Java Spliterator介绍 | Baeldung中文网

1. Overview

The Spliterator interface, introduced in Java 8, can traverse and partition sequences. It’s a base utility for Streams, especially parallel ones.

In this article, we’ll cover its usage, characteristics, methods and how to create our own custom implementations.

2. Spliterator API

2.1. tryAdvance

This is the main method used for stepping through a sequence. The method takes a Consumer that’s used to consume elements of the Spliterator one by one sequentially and returns false if there’re no elements to be traversed.

Here, we’ll look at how to use it to traverse and partition elements.

First, let’s assume that we’ve got an ArrayList with 35000 articles and that the Article class is defined as:

public class Article {
    private List<Author> listOfAuthors;
    private int id;
    private String name;
    
    // standard constructors/getters/setters
}

Now, let’s use Spliterator to process the list of articles and adds a suffix of “– published by Baeldung” to each article name:

@Test
public void givenAStreamOfArticles_whenProcessedInSequentiallyWithSpliterator_ProducessRightOutput() {
  // ...
}

First, let’s generate the articles:

public void givenAStreamOfArticles_whenProcessedInSequentiallyWithSpliterator_ProducessRightOutput() {
    List<Article> articles = Stream.generate(() -> new Article("Java"))
        .limit(35000)
        .collect(Collectors.toList());

    // ...
}

We have used Stream to generate 35000 articles. Next, let’s create a spliterator from this articles list and use the tryAdvance method to process the articles.

Spliterator<Article> spliterator = articles.spliterator();
while (spliterator.tryAdvance(article -> article.setName(article.getName()
    .concat("- published by Baeldung"))));

Here, our consumer is a simple function that adds a suffix to the article names.

Finally, we can do an assertion to verify if all articles were processed and their name was updated:

articles.forEach(article -> assertThat(article.getName()).isEqualTo("Java- published by Baeldung"));

Notice that this test case will execute successfully. All article names are already updated, and the new name is equal to Java- published by Baeldung.
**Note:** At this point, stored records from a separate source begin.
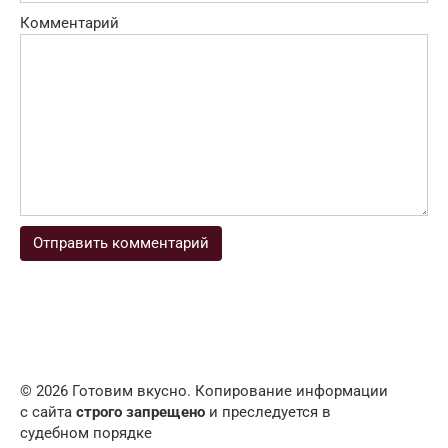
Комментарий
© 2026 Готовим вкусно. Копирование информации
с сайта
строго запрещено
и преследуется в
судебном порядке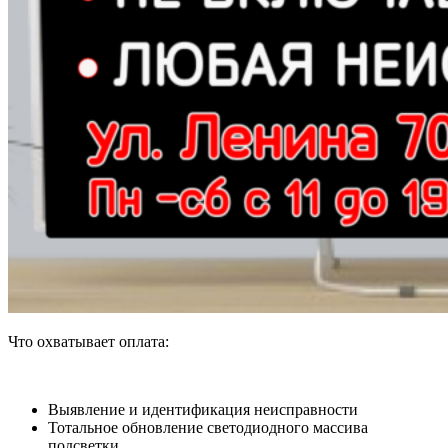
Что охватывает оплата:
Выявление и идентификация неисправности
Тотальное обновление светодиодного массива
подсветки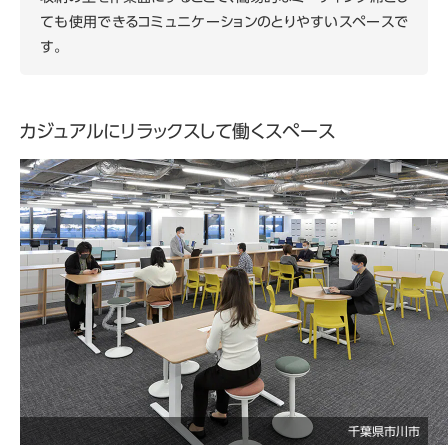
ても使用できるコミュニケーションのとりやすいスペースで
す。
カジュアルにリラックスして働くスペース
千葉県市川市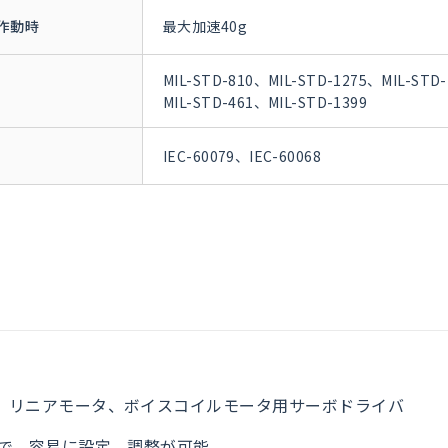
作動時
最大加速40g
MIL-STD-810、MIL-STD-1275、MIL-STD-
MIL-STD-461、MIL-STD-1399
IEC-60079、IEC-60068
タ、リニアモータ、ボイスコイルモータ用サーボドライバ
続で、容易に設定、調整が可能。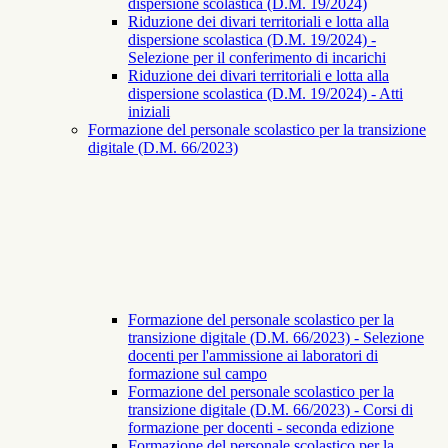
dispersione scolastica (D.M. 19/2024)
Riduzione dei divari territoriali e lotta alla
dispersione scolastica (D.M. 19/2024) -
Selezione per il conferimento di incarichi
Riduzione dei divari territoriali e lotta alla
dispersione scolastica (D.M. 19/2024) - Atti
iniziali
Formazione del personale scolastico per la transizione
digitale (D.M. 66/2023)
Formazione del personale scolastico per la
transizione digitale (D.M. 66/2023) - Selezione
docenti per l'ammissione ai laboratori di
formazione sul campo
Formazione del personale scolastico per la
transizione digitale (D.M. 66/2023) - Corsi di
formazione per docenti - seconda edizione
Formazione del personale scolastico per la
Another key point is that we used the tryAdvance() method to process the next element.

2.2. trySplit

Next, let’s split Spliterators (hence the name) and process partitions independently.

The trySplit method tries to split it into two parts. Then the caller process elements, and finally, the returned instance will process the others, allowing the two to be processed in parallel.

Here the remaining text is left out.